If it’s possible to find the manifesto of “data science,” the article published in far 2008 can be it. The main idea of research is that the classical scientific approach presented in the scheme form: a hypothesis model – the experiment, faced serious problems today.
One of them – impossibility to check the theory experimentally. For example, it is impossible to prove or disprove the M-theory in quantum physics because the humanity has no sufficient resources yet to do the necessary experiments.
Approaching a similar problem, on the other hand, is possible using the data science tools. Instead of being focused on relationships of cause and effect, data scientists suggest to study the correlation between objects. Presence of large volume of data, and opportunities to analyze it, does the unnecessary existence of any theory or model in general!
It can be explained on the example of an algorithm of ranging of search pages in google. To define what of pages is more relevant deliveries to the computer not necessary to carry out the in-depth semantic analysis, and it is enough to be focused on statistics of attendance of a particular resource. The algorithm assumes that to us not important the reason motivating people to arrive in one way or another, to us it is important to trace and classify final behavior. With enough data, the numbers speak for themselves.
Search engines, e-marketing not the only scopes of the analysis of big data. Today data science is systematically integrated everywhere, since scientific community, and further into all spheres of human activity.
In fact, It’s not about “the end of the theoretical study.” Of course, we will need a theory in future. Theory guides us when we have limited data and gives us a place of solid ground to have discussions on. Moreover, a data science can supplement a classical science way of exploring a world around us. For example, results of machine learning process can point scientists where they should focus their activity and what model is meaningless.

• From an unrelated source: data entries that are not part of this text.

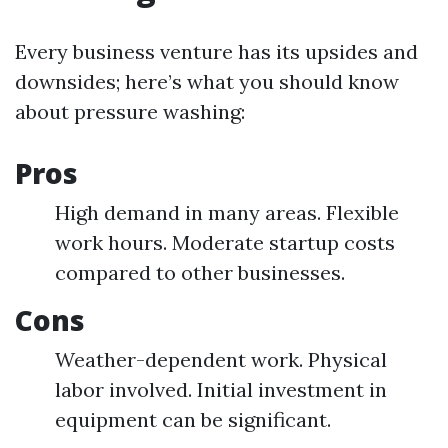
Every business venture has its upsides and
downsides; here’s what you should know
about pressure washing:
Pros
High demand in many areas. Flexible
work hours. Moderate startup costs
compared to other businesses.
Cons
Weather-dependent work. Physical
labor involved. Initial investment in
equipment can be significant.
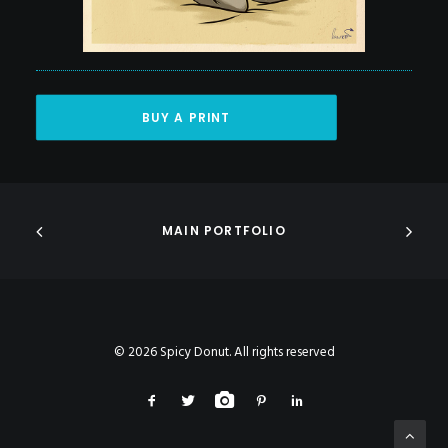
BUY A PRINT
MAIN PORTFOLIO
© 2026 Spicy Donut. All rights reserved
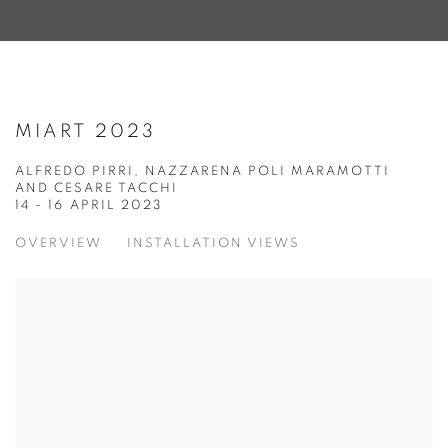
MIART 2023
ALFREDO PIRRI, NAZZARENA POLI MARAMOTTI
AND CESARE TACCHI
14 - 16 APRIL 2023
OVERVIEW
INSTALLATION VIEWS
Open a larger version of the following image in a popup:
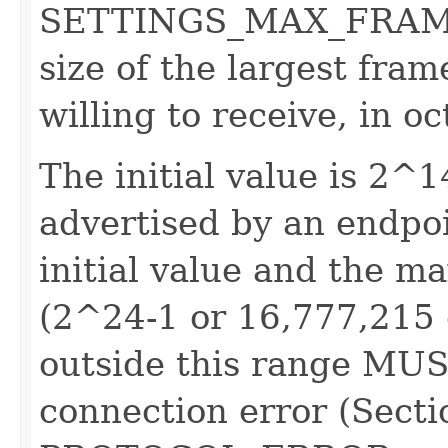
SETTINGS_MAX_FRAME_S
size of the largest fram
willing to receive, in oc
The initial value is 2^1
advertised by an endp
initial value and the 
(2^24-1 or 16,777,215 o
outside this range MUS
connection error (Secti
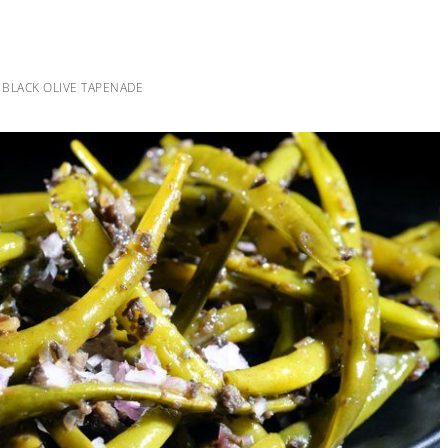
 BLACK OLIVE TAPENADE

The theoretical approach is not only a way of exploring, but it’s also a way to structure and save the knowledge.
If we came to the start point of some new area where we don’t have enough data the ML tools will be ineffective as well as statistical analysis. In this case, we need to develop our knowledge through building a sharp model, upgrading it and then, when we’ll have enough data to analyze, we can use data science. Let’s look at Ballistics. In case of data science, we’ll need to do a large number of experiments to calculate a prediction for flying shell. And every time we when we want to calculate the trajectory, we need to spend a lot of resources. Or we can just use a one-line formula for every situation. It’s all about a balance between approaches. Data screen helps theoretic to focus on usefull data, as well as theory can help to upgrade the data science methods.
The bottom line is we can’t fully avoid a theory. It must be a part of the research process. The point is – the theory is just a first stage of data mining. Now we discovered a method which can cumulate and upgrade the theoretical approach – the data science
If to judge by the volume of development of studying of data, then it is possible to assume that shortly (even if not now), data science methods will occupy important weight in processes of decision-making in a scientific and business community.
If to whom it is interesting, with pleasure I will listen to criticism and possible shortcomings of a similar approach.
You will find the reference to an article below.